Immobilization of vegf in biomaterials in order to induce neovascularization for tissue repair

Immobilization of VEGF in biomaterials in order to induce neovascularization for tissue repair

Introduction: Growth factors (GF) are cytokines known to be involved in the regulation of several cellular processes such as migration, differentiation, proliferation or healing making their use extremely appellative for tissue engineering and regenerative medicine therapies. The easiest and simplest mechanism to delivery GF is in a soluble form, however due to the low stability of GF in the body and diffusion-related problems, supra-physiological concentrations and systematic administration are required to achieve the desired effect. To overcome these problems GF have been immobilized into biomaterials in order to avoid diffusion-related issues and achieve co-localization of the growth factor in the implantation site. We have recently developed a system where we can immobilize growth factors (TGF-β1 and BMP-2) in biomaterials through the affinity of the growth factor towards synthetic peptides. We confirmed the affinity of the synthetic peptides towards the GFs, showed that the immobilized GFs are bioactive and activate the signaling pathways on cells and finally that they induce the synthesis of components known to be involved in the healing/regeneration process (ex: collagen synthesis and bone formation). Inadequate vascularization remains one of the major challenges facing tissue engineering. Angiogenesis is the morphogenic process of forming new blood vessels from pre-existing ones. This event plays an important, normal physiological role in wound healing, tissue repair, pregnancy, and exercise and requires the activity of soluble growth factors such as Vascular Endothelial Growth Factor (VEGF). In this work the student will synthetize a peptide that has affinity towards VEGF. Next, the a biomaterial will be functionalized in order to immobilize the peptide on it. The affinity of the peptide towards VEGF will be confirmed and the bioactivity of the VEGF to activate the signaling pathway will be assessed. Finally the advantage of using immobilized VEGF in experiments relevant for tissue engineering proposes will be tested.

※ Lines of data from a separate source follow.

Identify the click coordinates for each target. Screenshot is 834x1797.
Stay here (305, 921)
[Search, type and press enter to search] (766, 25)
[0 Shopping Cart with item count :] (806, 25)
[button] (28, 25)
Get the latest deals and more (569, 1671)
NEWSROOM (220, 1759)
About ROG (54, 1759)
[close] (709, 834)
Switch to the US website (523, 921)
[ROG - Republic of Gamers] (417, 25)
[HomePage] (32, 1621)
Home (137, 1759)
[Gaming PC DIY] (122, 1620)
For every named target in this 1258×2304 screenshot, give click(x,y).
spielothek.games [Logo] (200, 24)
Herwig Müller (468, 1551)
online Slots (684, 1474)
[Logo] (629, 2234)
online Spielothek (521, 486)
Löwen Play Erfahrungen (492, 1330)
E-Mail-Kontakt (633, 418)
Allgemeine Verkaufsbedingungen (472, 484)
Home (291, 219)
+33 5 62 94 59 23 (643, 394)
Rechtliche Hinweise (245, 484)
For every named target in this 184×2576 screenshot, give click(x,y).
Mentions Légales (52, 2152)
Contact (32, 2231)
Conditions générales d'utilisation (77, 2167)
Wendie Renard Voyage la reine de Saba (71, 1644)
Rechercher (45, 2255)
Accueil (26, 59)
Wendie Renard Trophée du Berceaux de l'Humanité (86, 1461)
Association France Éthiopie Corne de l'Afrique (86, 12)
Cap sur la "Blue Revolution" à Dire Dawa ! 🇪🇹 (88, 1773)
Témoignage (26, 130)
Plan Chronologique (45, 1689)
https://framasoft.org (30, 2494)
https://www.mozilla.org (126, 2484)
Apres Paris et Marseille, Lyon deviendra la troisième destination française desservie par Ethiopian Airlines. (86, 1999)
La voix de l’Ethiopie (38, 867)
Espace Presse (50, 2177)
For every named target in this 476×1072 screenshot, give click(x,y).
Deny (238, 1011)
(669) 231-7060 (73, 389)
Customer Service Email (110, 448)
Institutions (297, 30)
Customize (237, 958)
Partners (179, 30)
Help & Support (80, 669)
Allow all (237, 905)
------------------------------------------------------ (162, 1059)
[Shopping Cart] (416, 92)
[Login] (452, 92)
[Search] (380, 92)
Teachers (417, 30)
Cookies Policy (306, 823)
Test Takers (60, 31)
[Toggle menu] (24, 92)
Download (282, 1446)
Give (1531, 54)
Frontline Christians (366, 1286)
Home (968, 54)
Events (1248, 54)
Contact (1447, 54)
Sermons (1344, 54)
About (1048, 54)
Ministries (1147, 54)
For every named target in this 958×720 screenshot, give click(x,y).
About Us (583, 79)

Techniques to be used by the student: Peptide synthesis, High Performance Liquid Chromatography, Mass Spectroscopy, Water Contact Angle, Oxygen Plasma, Polymer handling and functionalization, Immunofluorescent staining, Fluorescence Microscopy, Cell Culture, Biochemical Assays, Western Blotting

Daily Supervisor: João Crispim

Supervisor: Prof.dr. Daniel Saris and Prof. dr. Pascal Jonkheijm

If you are interested in this assignment, please contact: Dr. Janneke Alers, contact person for all DBE assignments

Fig 1. Antibody staining against growth factors on biomaterial. Flourescence only present when the biomaterial was fucntionalized with GF binding peptide, showing that is possible to achieve immobilization of GFs on biomaterials towards the affinity with synthetic peptides

Fig. 2. Immobilized hTGF-β1 induces translocation of Smad2/3 into the nucleus in human-derived hamstring cells showing the activation of the TGF signaling Pathway (Scale bar: 50 µm).